--- Task to carry out ---
Print the data exactly as written, line for line, and leave its pictures behind.

Provided records Block Start

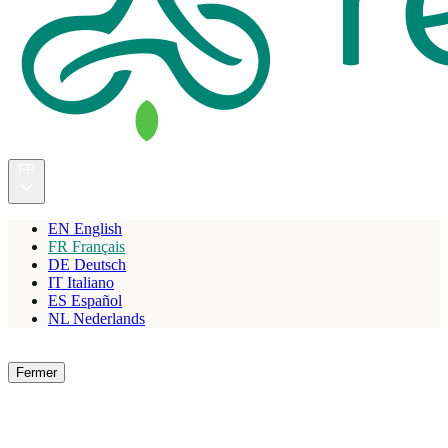
FR
EN
English
FR
Français
DE
Deutsch
IT
Italiano
ES
Español
NL
Nederlands
Réserver
Fermer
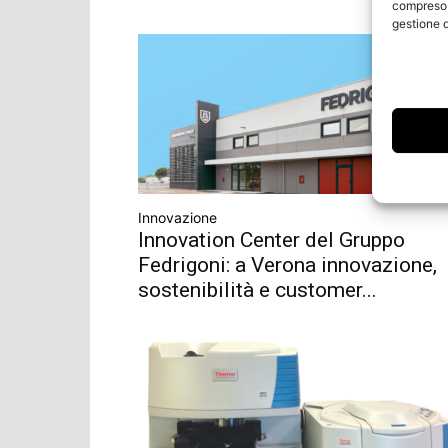
compreso i
gestione d
Innovazione
Innovation Center del Gruppo
Fedrigoni: a Verona innovazione,
sostenibilità e customer...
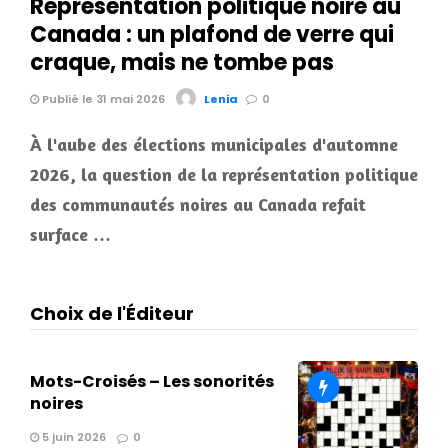
Représentation politique noire au
Canada : un plafond de verre qui
craque, mais ne tombe pas
Publié le 31 mai 2026
Lenia
0
À l'aube des élections municipales d'automne
2026, la question de la représentation politique
des communautés noires au Canada refait
surface …
Choix de l'Éditeur
Mots-Croisés – Les sonorités
noires
5 juin 2026
0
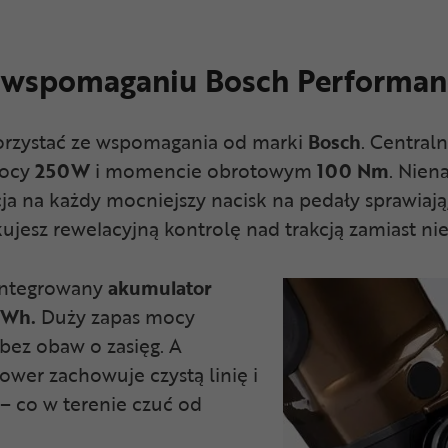
ęki wspomaganiu Bosch Performan
skorzystać ze wspomagania od marki
Bosch
. Central
mocy
250W
i momencie obrotowym
100 Nm
. Nien
a na każdy mocniejszy nacisk na pedały sprawiają,
jesz rewelacyjną kontrolę nad trakcją zamiast ni
integrowany
akumulator
 Wh.
Duży zapas mocy
bez obaw o zasięg. A
ower zachowuje czystą linię i
 co w terenie czuć od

Provided records Block End

--- Task output ---
FR
EN
English
FR
Français
DE
Deutsch
IT
Italiano
ES
Español
NL
Nederlands
Réserver
Fermer
compreso i
gestione d
Innovazione
Innovation Center del Gruppo
Fedrigoni: a Verona innovazione,
sostenibilità e customer...
Représentation politique noire au
Canada : un plafond de verre qui
craque, mais ne tombe pas
Publié le 31 mai 2026
Lenia
0
À l'aube des élections municipales d'automne
2026, la question de la représentation politique
des communautés noires au Canada refait
surface …
Choix de l'Éditeur
Mots-Croisés – Les sonorités
noires
5 juin 2026
0
ęki wspomaganiu Bosch Performan
skorzystać ze wspomagania od marki
Bosch
. Central
mocy
250W
i momencie obrotowym
100 Nm
. Nien
a na każdy mocniejszy nacisk na pedały sprawiają,
jesz rewelacyjną kontrolę nad trakcją zamiast ni
integrowany
akumulator
 Wh.
Duży zapas mocy
bez obaw o zasięg. A
ower zachowuje czystą linię i
 co w terenie czuć od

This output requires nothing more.